When England last won the Ashes in Australia, a substantial part of that success was down to the weight of runs contributed by a tall, left-handed, opening batsman. His son, a major part of England’s current side, has spent a large part of this test, and the last, watching another tall, left-handed, opening batsman batting better than he ever has before.

Chris Broad, father of Stuart, scored 487 runs in the 1986/87 Ashes series, including three centuries. Alistair Cook – big, not as bad, but much better than Stu’s dad – has already scored 438 runs in the 2010/11 series, broken countless records, and could pass Broad Senior’s run tally tomorrow morning in just his third innings. He’s only been dismissed the once in over 1,000 minutes of batting.

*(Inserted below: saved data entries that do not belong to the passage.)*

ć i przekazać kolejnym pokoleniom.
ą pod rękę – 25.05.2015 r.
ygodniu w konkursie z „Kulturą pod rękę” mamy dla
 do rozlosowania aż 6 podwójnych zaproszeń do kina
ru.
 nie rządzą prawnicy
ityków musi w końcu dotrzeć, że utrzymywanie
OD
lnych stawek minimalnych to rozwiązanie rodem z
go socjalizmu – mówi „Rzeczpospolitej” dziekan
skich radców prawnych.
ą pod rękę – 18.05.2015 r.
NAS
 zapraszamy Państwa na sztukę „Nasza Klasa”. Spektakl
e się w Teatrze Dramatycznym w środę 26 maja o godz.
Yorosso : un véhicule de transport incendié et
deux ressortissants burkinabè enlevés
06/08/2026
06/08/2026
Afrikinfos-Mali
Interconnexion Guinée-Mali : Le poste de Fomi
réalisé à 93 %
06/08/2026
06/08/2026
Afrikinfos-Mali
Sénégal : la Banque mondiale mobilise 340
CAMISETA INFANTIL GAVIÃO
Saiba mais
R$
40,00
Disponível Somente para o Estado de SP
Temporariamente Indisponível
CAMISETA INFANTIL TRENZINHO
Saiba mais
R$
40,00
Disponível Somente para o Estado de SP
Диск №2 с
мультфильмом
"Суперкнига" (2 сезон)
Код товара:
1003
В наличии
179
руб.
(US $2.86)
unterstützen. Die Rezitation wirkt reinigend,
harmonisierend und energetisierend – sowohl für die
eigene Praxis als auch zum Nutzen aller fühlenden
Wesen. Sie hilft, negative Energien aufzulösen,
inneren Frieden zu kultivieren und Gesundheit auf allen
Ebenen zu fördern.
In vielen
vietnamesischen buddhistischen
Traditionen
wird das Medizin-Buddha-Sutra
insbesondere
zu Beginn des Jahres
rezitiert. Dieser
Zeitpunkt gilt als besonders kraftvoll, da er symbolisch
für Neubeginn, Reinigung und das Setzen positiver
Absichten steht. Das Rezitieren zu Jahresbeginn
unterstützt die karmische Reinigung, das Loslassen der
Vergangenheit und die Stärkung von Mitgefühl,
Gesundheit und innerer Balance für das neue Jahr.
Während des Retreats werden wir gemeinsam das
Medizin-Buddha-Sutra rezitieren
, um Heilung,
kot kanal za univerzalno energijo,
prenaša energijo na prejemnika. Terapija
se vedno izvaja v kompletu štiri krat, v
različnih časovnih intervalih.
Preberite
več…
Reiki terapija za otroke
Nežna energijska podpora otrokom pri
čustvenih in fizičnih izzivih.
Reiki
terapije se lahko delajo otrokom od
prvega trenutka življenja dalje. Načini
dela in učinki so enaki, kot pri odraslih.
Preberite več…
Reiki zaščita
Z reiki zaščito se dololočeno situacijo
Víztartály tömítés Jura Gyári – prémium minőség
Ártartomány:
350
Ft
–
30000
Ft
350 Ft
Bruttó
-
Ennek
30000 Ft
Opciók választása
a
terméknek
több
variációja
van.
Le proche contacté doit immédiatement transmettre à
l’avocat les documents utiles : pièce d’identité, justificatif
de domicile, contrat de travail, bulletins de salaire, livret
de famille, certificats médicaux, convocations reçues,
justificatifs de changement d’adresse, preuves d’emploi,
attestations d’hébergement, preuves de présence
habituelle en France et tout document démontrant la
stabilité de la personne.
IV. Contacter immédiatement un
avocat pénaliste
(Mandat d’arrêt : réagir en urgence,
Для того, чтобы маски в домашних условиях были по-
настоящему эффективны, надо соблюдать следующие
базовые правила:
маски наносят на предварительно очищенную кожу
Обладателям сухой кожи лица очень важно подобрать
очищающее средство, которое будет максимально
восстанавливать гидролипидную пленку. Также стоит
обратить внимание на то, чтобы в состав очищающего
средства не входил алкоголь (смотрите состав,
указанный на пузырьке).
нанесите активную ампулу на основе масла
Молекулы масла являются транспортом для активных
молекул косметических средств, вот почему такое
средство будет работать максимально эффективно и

Australia’s day actually started quite brightly, with Andrew Strauss generously leaving a straight delivery from Doug Bollinger that removed his off bail. That was as good as it got for them, however, they returned that generosity in spades. Good England batting, bowling no better than Brisbane and dropped catches allowed Cook, Jonathan Trott and Kevin Pietersen to pile on the runs and the agony for Ricky Ponting.

Bollinger and Ryan Harris have toiled hard, but haven’t added the cutting edge that was badly missed at Brisbane, while England’s batsmen have not allowed the spinner Xavier Doherty to settle. There is a hint of turn already, and Marcus North got at least one delivery to turn sharply out of the footholes.

England are 72 runs ahead at the end of day two. England’s job is to keep batting, grind the Aussie’s already dog-tired bowlers even further into the dirt and aim to have a lead of 500 by lunchtime on day four. With another day of near 40 degree heat, it will be prime opportunity for Swann to attack, attack and attack some more with men around the bat.